Un retrait de publicité pour cause de déontologie ? Mazette.

Stupéfiante nouvelle qui est tombée aujourd'hui : Intermarché s'est vu retirer une publicité par le Jury de Déontologie Publicitaire. La publicité en question, probablement celle-ci, présente les engagements (sic) d'Intermarché en vue d'une démarche de pêche durable (re-sic) en vue de faire du bien en même temps à la nature et à ses consommateurs (re-re-sic). C'est bien, peut-on se dire. Même très bien. Jamais le monde ne se portera mieux que dans un environnement où les publicitaires n'ont pas le droit de mentir, à défaut d'être tout de même nuisibles.

Pourquoi, alors, qualifier cette nouvelle de "stupéfiante" ? Tout simplement parce qu'on pouvait se demander si vraiment le Jury de Déontologie Publicitaire servait à quelque chose. C'est justement en faisant de petites recherches dessus que l'on peut apprendre que le monde publicitaire dispose d'un grand nombre de comités et associations diverses, évoluant toutes dans le cadre de l'éthique : outre l'ARPP (agence de régulation des pratiques publicitaires), existent également le Conseil Paritaire de la Publicité (chargé de l'élaboration de règles déontologiques) et le Conseil de l'Ethique Publicitaire, dont on espère que les missions sont aussi claires que sa dénomination.

Première remarque : pourquoi une telle diversité ? On peut certes dire qu'il est bien que différents points de vue participent à la construction d'une certaine éthique dans les pratiques publicitaires. Cependant, cette fragmentation est-elle bien utile ? Car mis à part permettre de varier les interlocuteurs au moment du dépôt d'une requête, sa pertinence reste discutable. Enfin, cette question est d'un relatif inintérêt face au principal : les règles déontologiques appliquées par ce fameux Jury de Déontologie Publicitaire.

Pris au hasard : "La publicité ne doit pas réduire la personne humaine, et en particulier la femme, à la fonction d’objet." Soit. Il est évident que cette femme ne ressemble pas du tout à un objet, à une sorte de sucrerie posée en évidence sur un fauteuil et destinée à être utilisée au bon plaisir de l'homme qui la regarde. Non, bien sûr. De même, le fameux slogan Axe : "Plus t'en mets, plus t'en as". Il serait faire insulte à ces notables du Jury que de leur rappeler que commencer à comptabiliser des êtres, c'est un grand pas vers l'objectivité, et donc la réification. "Avoir beaucoup de femmes", au fond, c'est approximativement la même chose qu'avoir beaucoup de vêtements. Et pourtant, pas de condamnation.

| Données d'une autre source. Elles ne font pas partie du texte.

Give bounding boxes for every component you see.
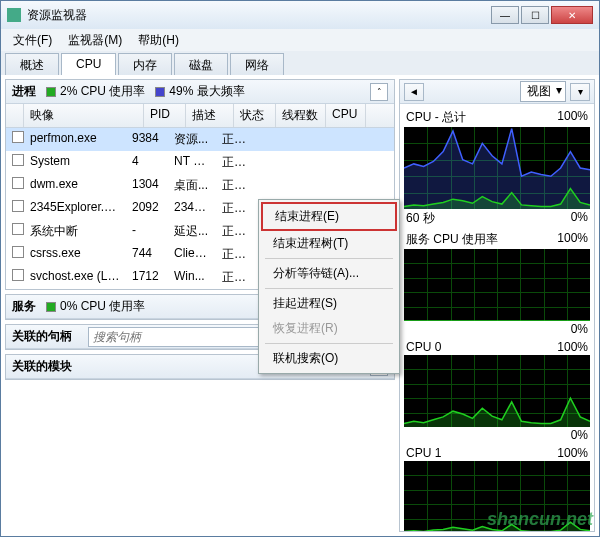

On pourrait continuer longtemps la liste de ces grands principes couchés bien obligeamment sur papier, uniquement pour la forme. Le problème se situe précisément là : avoir des règles, mais ne pas les respecter, c'est une faute. On oppose à toute tentative de règlementation la sacro-sainte "liberté de la publicité", la peur de la "censure" et le rejet du "puritanisme ambiant". Reste à savoir si cette banalisation de propos violents, discriminants, sexistes, attentatoires à la dignité de la personne humaine, est réellement sans effet sur la population soumise à ce bruit publicitaire constant. On peut en douter, fortement. Si c'est le cas, si entre deux maux, faut-il choisir celui qui touche les entreprises ou celui qui touche les consommateurs ?

Apparemment, le Jury de la Déontologie Publicitaire a fait son choix.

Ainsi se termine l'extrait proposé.